Subtask split out from T161671 'Compacting the revision table', to refactor the (id-or-0, name-or-address) tuples in revision, logging, image, and other tables through a common reference to an actor table (actor as in one who acts).
This makes those references a fixed size: 64-bit bigints instead of a 32-bit int followed by a variable size string. Moving the name-or-address out of the key also means we avoid duplications of the name-or-address string between multiple rows when a single user makes many edits, and make relevant indexes for by-user lookups smaller.
End state
Database new tables:
-- -- Revision authorship is represented by an actor row. -- This avoids duplicating common usernames/IP addresses -- in the revision table, and makes rename processing quicker. -- CREATE TABLE /*_*/actor ( -- Unique ID to identify each entry actor_id bigint unsigned NOT NULL PRIMARY KEY AUTO_INCREMENT, -- Key to user.user_id of the user who made this edit. -- Stores NULL for anonymous edits and for some mass imports. actor_user int unsigned, -- Text username or IP address of the editor. actor_name varchar(255) binary NOT NULL default '' ) /*$wgDBTableOptions*/; CREATE UNIQUE INDEX /*i*/actor_user ON /*_*/actor (actor_user); CREATE UNIQUE INDEX /*i*/actor_name ON /*_*/actor (actor_name);
Database changes tables:
- revision adds rev_actor, and drops rev_user & rev_user_text
- archive adds ar_actor, and drops ar_user & ar_user_text
- image adds img_actor, and drops img_user & img_user_text
- oldimage adds oi_actor, and drops oi_user & oi_user_text
- filearchive adds fa_actor, and drops fa_user & fa_user_text
- recentchanges adds rc_actor, and drops rc_user & rc_user_text
- logging adds log_actor, and drops log_user & log_user_text
Migration state
To avoid blocking on changes to the revision table (so we can coordinate a large schema update), revision and image (FIXME: check if we need to do this on others) will gain temporary sibling tables to hold the reference:
CREATE TABLE /*_*/revision_actor_temp ( revactor_rev bigint unsigned NOT NULL, -- → revision.rev_id revactor_actor bigint unsigned NOT NULL, -- → actor.actor_id PRIMARY KEY (revactor_rev, revactor_actor) ) /*$wgDBTableOptions*/; -- will this one work sanely? we have no img_id key srsly? CREATE TABLE /*_*/image_actor_temp ( imgactor_img varchar(255) binary NOT NULL, -- → image.img_name imgactor_actor bigint unsigned NOT NULL, -- → actor.actor_id PRIMARY KEY (imgactor_img, imgactor_actor) ) /*$wgDBTableOptions*/;
MediaWiki changes and migration
Add feature flag for migration states:
- Read and write old columns only
- Write both old and new columns. Read from new preferentially, falling back to old.

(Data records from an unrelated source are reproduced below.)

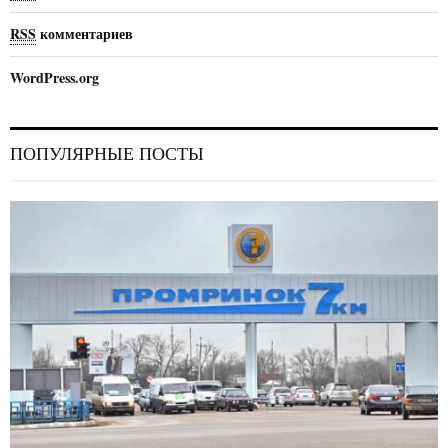
RSS
комментариев
WordPress.org
ПОПУЛЯРНЫЕ ПОСТЫ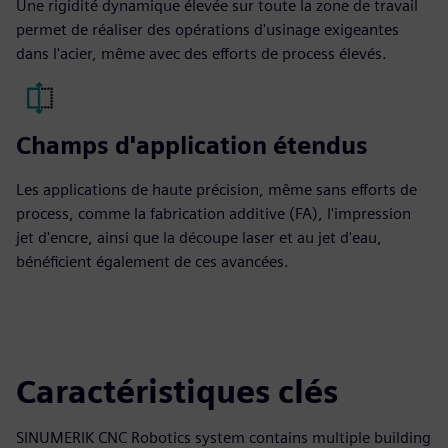
Une rigidité dynamique élevée sur toute la zone de travail
permet de réaliser des opérations d'usinage exigeantes
dans l'acier, même avec des efforts de process élevés.
Champs d'application étendus
Les applications de haute précision, même sans efforts de
process, comme la fabrication additive (FA), l'impression
jet d'encre, ainsi que la découpe laser et au jet d'eau,
bénéficient également de ces avancées.
Caractéristiques clés
SINUMERIK CNC Robotics system contains multiple building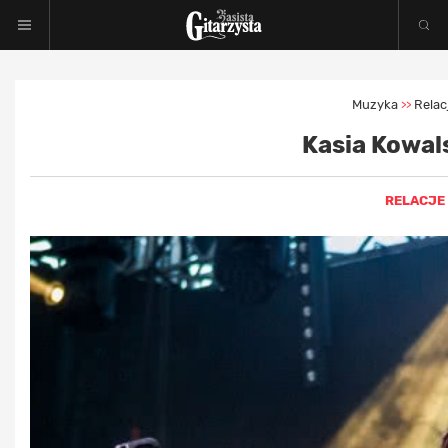
Muzyka
Relac
>>
Kasia Kowal
RELACJE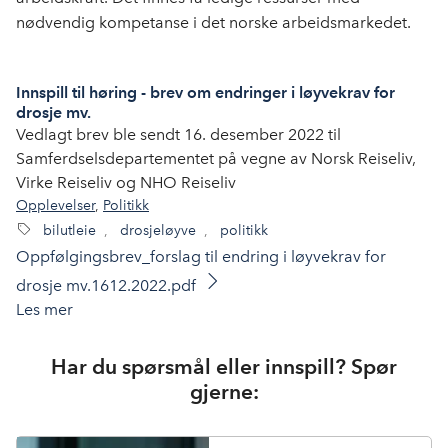
nødvendig kompetanse i det norske arbeidsmarkedet.
Innspill til høring - brev om endringer i løyvekrav for
drosje mv.
Vedlagt brev ble sendt 16. desember 2022 til
Samferdselsdepartementet på vegne av Norsk Reiseliv,
Virke Reiseliv og NHO Reiseliv
Opplevelser
,
Politikk
bilutleie
,
drosjeløyve
,
politikk
Oppfølgingsbrev_forslag til endring i løyvekrav for
drosje mv.1612.2022.pdf
Les mer
Har du spørsmål eller innspill? Spør
gjerne:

- Write only new columns. Read from new preferentially, falling back to old.
- Read and write the new columns only.
ActorMigration (?) class to manage state & offer methods -- coordinate the basic layout of this with our similar changes at T166732 & friends!
- use outer joins on reads to map in the extra temporary tables when used, expose the necessary query options.
- helper function for query setup when searching for a specific user or address's references
- helper function for storing to the right columns and whether two inserts are needed for temp tables.
Further work:
- find and fix uses of the direct fields for lookups to use the abstraction
- probably want a maintenance script to do forced migration that can be run manually in production scenarios or run automatically from the default updaters for small installations
Potential pitfalls
- There may be more direct usages than expected and they may be a pain to fix
- There might be "surprise" usages of user_text fields or indexes for querying multiple lookups
- apiqueryrevisions ;)
- Are there any problems with still duplicating a username between actor.actor_name and user.user_name?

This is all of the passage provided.